Ancak unuttuklarımın bir kısmı
yaşıt olabilirler belki,
canım da yarım kalmıştır, kim bilir!

Ve ne zaman yarım bıraktıklarımı düşündüysem
canım rakı istedi.


(yaşıt değilim hala)

30 Mayıs 2013 Perşembe

border line


“Şimdi hatırı sayılır ve makul bir süre
kendime haksızlık etmeyi
planlıyorum. Ancak böyle ayakta durabileceğim”
diyor gözkağıtlarım.
Ve o da her saat gibi
beşe çeyrek var zaman zaman.
Ki bambaşka coğrafyalarda,
en ayrık dillerde
aynı anlama geliyoruz seninle,
her zaman.

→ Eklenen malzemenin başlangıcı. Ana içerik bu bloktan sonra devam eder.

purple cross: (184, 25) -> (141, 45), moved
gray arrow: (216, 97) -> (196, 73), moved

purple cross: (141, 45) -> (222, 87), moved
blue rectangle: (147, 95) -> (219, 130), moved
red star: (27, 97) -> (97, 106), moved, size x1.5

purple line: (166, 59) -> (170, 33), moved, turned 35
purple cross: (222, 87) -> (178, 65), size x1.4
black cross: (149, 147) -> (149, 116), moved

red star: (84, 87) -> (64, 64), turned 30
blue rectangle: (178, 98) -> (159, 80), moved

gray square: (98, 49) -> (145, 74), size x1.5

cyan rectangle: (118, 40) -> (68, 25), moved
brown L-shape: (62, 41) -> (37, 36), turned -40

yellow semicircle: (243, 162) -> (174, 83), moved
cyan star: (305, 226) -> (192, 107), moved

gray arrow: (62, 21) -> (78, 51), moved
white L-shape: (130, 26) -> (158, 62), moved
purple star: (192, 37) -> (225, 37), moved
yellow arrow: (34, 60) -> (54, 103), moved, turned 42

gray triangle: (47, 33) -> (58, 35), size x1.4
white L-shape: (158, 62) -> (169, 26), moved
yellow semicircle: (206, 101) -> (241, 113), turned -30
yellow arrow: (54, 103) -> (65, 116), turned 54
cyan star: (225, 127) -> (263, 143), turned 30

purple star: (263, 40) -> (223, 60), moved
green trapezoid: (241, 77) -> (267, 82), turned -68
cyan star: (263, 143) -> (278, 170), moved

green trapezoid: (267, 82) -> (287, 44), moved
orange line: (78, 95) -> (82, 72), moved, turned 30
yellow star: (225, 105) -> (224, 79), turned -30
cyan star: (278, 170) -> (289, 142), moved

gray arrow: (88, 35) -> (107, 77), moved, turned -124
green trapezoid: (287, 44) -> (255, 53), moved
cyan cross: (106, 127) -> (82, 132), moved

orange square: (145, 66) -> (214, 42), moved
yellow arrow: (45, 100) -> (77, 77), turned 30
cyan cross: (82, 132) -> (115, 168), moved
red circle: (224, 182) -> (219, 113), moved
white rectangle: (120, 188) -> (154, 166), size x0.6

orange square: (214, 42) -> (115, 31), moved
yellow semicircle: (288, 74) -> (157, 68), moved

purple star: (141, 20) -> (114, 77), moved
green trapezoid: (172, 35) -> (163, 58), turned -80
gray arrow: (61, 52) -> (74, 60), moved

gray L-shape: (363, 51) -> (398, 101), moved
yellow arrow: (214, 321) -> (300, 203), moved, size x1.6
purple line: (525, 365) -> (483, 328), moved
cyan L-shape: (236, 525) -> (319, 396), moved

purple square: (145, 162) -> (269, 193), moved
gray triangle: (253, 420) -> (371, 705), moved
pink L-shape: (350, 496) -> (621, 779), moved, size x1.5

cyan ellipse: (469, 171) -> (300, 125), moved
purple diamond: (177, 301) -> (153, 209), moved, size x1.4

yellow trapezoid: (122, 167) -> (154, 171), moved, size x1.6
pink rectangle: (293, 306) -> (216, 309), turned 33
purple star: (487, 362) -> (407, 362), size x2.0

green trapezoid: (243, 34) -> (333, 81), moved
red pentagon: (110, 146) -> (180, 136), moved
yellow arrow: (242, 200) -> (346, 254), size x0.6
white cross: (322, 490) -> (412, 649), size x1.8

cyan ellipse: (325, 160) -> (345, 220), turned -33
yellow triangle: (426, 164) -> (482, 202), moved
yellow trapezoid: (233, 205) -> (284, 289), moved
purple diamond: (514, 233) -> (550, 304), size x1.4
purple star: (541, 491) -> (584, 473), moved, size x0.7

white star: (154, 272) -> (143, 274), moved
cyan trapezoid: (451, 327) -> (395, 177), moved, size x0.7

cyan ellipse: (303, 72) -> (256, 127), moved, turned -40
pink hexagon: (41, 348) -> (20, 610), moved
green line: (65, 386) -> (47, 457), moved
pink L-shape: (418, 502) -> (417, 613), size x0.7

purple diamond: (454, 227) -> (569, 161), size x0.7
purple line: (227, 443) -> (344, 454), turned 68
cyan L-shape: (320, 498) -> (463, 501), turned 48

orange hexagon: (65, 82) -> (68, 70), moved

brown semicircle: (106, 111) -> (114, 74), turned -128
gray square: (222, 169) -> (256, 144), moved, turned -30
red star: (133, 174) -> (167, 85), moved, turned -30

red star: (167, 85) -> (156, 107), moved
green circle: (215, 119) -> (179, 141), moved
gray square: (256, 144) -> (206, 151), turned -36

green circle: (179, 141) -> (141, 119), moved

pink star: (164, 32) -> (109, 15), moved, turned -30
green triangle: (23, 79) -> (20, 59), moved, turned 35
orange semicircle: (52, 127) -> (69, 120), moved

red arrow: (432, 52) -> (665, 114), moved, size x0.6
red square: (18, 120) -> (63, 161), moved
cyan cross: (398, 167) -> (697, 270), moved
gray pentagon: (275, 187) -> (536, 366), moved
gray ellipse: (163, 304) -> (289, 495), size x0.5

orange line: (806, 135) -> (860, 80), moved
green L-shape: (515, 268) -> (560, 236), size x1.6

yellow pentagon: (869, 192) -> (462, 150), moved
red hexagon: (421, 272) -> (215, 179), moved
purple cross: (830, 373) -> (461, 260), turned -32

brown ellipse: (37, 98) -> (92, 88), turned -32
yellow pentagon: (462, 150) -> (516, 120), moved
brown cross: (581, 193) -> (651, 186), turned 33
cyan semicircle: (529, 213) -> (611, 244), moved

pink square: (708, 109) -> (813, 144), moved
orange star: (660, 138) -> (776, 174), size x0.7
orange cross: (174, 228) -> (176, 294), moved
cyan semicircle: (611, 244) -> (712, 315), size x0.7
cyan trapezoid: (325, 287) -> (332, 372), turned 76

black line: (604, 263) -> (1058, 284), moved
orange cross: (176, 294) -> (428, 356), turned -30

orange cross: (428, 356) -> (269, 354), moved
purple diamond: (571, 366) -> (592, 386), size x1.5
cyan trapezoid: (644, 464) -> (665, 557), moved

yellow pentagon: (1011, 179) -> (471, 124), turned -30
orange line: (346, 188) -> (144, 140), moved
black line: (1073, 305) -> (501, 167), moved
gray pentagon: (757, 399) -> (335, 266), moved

Mutlaka.
Ve durmadan, o anlama doğru geliyoruz
her saat gibi.

Bilmem dikkat eder misin sen de
babasına benzediği,
ilk bakışta anlaşılan kadınlar var dünyada.
Bizi ilgilendirmiyorlar ama
iyi ki varlar.
Hem hareketli hem can yakan o şarkılar da.

Belki üç gün önceydi ama
23 Eylül de iyi ki var.

Çünkü diyorum çocuk,
seslerin ancak giderken mavileştiğini de
yeni söylemiyoruz.
Bu sanki 
kendini özel bir ısrarla sıkıcılaştıran günlerin de
hala sevilen bir yanları olmasaydı keşke.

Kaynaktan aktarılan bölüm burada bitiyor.